Trades in both economies work because of the most basic law of prison economics – that a prison is a place defined by unsatisfied needs, tastes and demands. Both economies are self-built, organic and highly innovative. Both show that a currency, the provision of which can seem like the ultimate role of the state in an economy, can be established completely informally. Prisons show that the human urge to trade and exchange is impossible to repress, and that solutions to future challenges are as likely to come from informal markets as formal ones.

It’s worth noting that this entirely disproves a current contention, that fiat money gains its value from the insistence by government that one must pay taxes in it. We’re entirely happy to agree that this aids in creating the value of the pieces of paper. But non-governmental monies do exist and do retain value thus taxation isn’t the be all and end all, is it?

It’s also true that we’ve known this since the 1945 paper on the value of cigarettes as money in a WW II prison camp:

One aspect of social organization is to be found in economic activity and this,

along with other manifestations of a group existence, is to be found in any P.O.W.

camp.

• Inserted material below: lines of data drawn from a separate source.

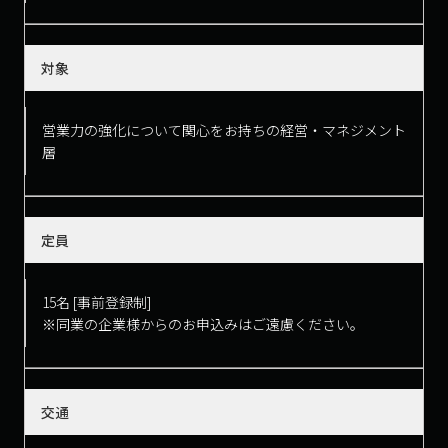
対象
営業力の強化について関心をお持ちの経営・マネジメント
層
定員
15名 [事前登録制]
※同業の企業様からのお申込みはご遠慮ください。
交通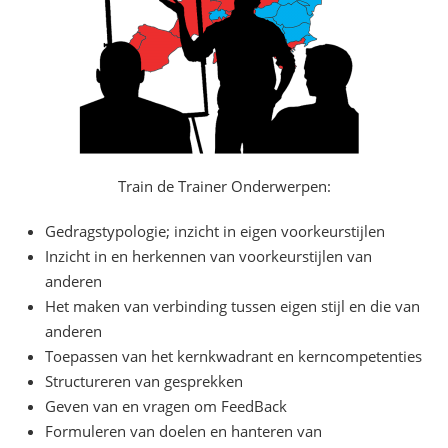
Train de Trainer Onderwerpen:
Gedragstypologie; inzicht in eigen voorkeurstijlen
Inzicht in en herkennen van voorkeurstijlen van
anderen
Het maken van verbinding tussen eigen stijl en die van
anderen
Toepassen van het kernkwadrant en kerncompetenties
Structureren van gesprekken
Geven van en vragen om FeedBack
Formuleren van doelen en hanteren van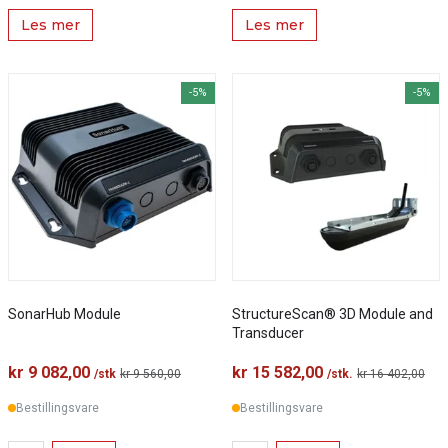
Les mer
Les mer
-5%
-5%
SonarHub Module
StructureScan® 3D Module and
Transducer
kr 9 082,00
kr 15 582,00
/stk
kr 9 560,00
/stk.
kr 16 402,00
Bestillingsvare
Bestillingsvare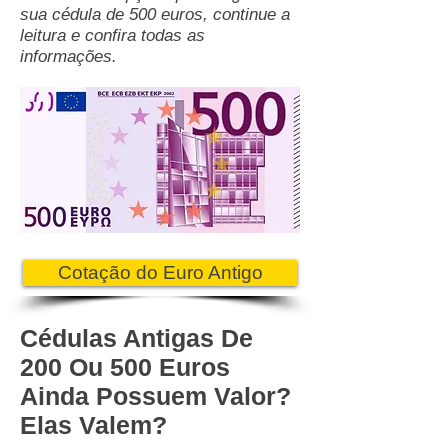
sua cédula de 500 euros, continue a
leitura e confira todas as
informações.
Cotação do Euro Antigo
Cédulas Antigas De
200 Ou 500 Euros
Ainda Possuem Valor?
Elas Valem?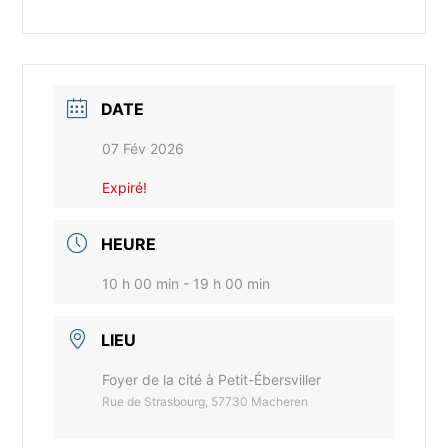
DATE
07 Fév 2026
Expiré!
HEURE
10 h 00 min - 19 h 00 min
LIEU
Foyer de la cité à Petit-Ébersviller
Rue de Strasbourg, 57730 Macheren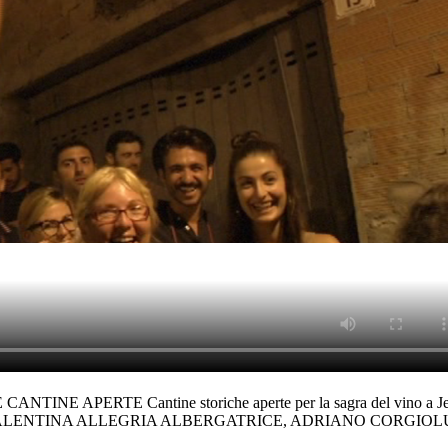
RTE Cantine storiche aperte per la sagra del vino a Jerzu che fa
ICE, VALENTINA ALLEGRIA ALBERGATRICE, ADRIANO CORGI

True, a prisoner is not dependent on his exertions for the provision of the

necessaries, or even the luxuries of life, but through his economic activity, the

exchange of goods and services, his standard of material comfort is considerably

enhanced. And this is a serious matter to the prisoner: he is not "playing at shops"

even though the small scale of the transactions and the simple expression of comfort

and wants in terms of cigarettes and jam, razor blades and writing paper, make the

urgency of those needs difficult to appreciate, even by an ex-prisoner of some three

months' standing.

Or as we might put it, that propensity to truck and barter is innate, with money being the method of tracking who owes what, who has a claim on resources.

Or even, as we might put it and as we would put it, the existence of a market economy is simply an innate part of there being a group of humans. Which is a useful lesson to have really, isn’t it? Attempts to have non-market economies aren’t going to work with humans.